Не отвлекаясь на ненужные сейчас мысли, Гиллис нырнул вслед за Анаэль и оказался в небольшой узкой и темной комнате с музыкальными инструментами - видимо, кладовой. Поймав флейтистку за локоть, он привлек ее к себе и грубо поцеловал, прикусывая губы и сжимая ладонями упругие прелести, сминая платье, захватывая подол и обнажая ее стройные ноги. На мгновение ему показалось, что девица хочет отстраниться, но она всего лишь прислонилась спиной к стене, одной рукой обнимая его за шею, а второй помогая ему задрать на ней платье. Глаза ее не лгали, она действительно была блудница, похотливая и ненасытная, а никак не робкий цветок, которым казалась в самом начале. С такой точно не соскучишься.
Пуговицы показались невероятно тугими, а их количество словно увеличилось вдвое, но и это все осталось позади. Девушка обвила коленом бедро Гиллиса и с сочным, хлюпающим звуком приняла его, прижавшись лопатками к стене и прогибаясь в пояснице.
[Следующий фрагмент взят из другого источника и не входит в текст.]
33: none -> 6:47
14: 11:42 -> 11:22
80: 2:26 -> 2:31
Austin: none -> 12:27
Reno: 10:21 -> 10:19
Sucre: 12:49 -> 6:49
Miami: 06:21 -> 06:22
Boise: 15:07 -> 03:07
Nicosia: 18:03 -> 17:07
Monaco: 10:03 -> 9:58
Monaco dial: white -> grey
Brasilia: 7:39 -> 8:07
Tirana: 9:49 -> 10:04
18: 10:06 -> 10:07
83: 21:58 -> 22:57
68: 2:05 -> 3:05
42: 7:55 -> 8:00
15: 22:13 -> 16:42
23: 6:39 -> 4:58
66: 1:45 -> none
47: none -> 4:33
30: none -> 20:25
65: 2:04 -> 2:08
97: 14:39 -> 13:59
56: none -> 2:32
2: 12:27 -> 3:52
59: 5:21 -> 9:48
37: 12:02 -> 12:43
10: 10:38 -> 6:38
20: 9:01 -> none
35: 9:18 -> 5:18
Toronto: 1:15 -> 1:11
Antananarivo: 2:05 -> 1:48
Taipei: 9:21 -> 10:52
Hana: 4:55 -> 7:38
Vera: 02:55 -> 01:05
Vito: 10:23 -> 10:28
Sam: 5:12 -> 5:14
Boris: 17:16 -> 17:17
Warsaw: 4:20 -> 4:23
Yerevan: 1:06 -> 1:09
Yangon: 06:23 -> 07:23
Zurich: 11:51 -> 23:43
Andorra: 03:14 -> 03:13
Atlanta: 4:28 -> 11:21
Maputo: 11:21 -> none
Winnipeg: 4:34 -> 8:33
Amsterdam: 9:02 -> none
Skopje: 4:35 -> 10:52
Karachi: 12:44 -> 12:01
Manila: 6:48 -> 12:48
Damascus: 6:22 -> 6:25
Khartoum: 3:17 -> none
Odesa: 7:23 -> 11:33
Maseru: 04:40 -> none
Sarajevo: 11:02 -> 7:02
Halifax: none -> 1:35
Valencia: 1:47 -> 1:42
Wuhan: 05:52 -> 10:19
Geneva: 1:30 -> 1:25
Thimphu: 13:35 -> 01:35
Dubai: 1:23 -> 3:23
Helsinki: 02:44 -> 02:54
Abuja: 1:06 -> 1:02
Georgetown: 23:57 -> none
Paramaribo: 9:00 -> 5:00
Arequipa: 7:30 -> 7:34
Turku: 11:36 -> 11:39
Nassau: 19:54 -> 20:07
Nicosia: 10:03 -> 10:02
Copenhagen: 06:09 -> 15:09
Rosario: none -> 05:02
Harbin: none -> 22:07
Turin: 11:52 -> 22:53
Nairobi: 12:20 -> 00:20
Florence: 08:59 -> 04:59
Не долго думая, Гиллис подхватил ее под ягодицы, приподнимая. Анаэль, по-кошачьему извернувшись, закинула ноги ему на поясницу и крепко обняла за шею, часто и неровно дыша. Не отсутствие времени двигало им, а желание, потому темп он взял сразу быстрый, и вот девица уже стонала и сладко повизгивала у него на плече. Резкий и очень болезненный укус в мочку невольно заставил Гиллиса дернуться и резко втянуть воздух сквозь зубы.
Он стоял перед сценой в залитой послеполуденным солнцем зале, полной гостей. Глубоко, насыщенно и задорно звучала "Шутка" Баха. Рука сжимала недопитый бокал лимончелло.
"Что это было?! Мне это все привиделось?!"
Мочка остро болела, кто-то держал его за руку. Гиллис опустил голову и увидел Эрику. Это что, она его укусила, сделав вид, что что-то шепчет ему на ухо?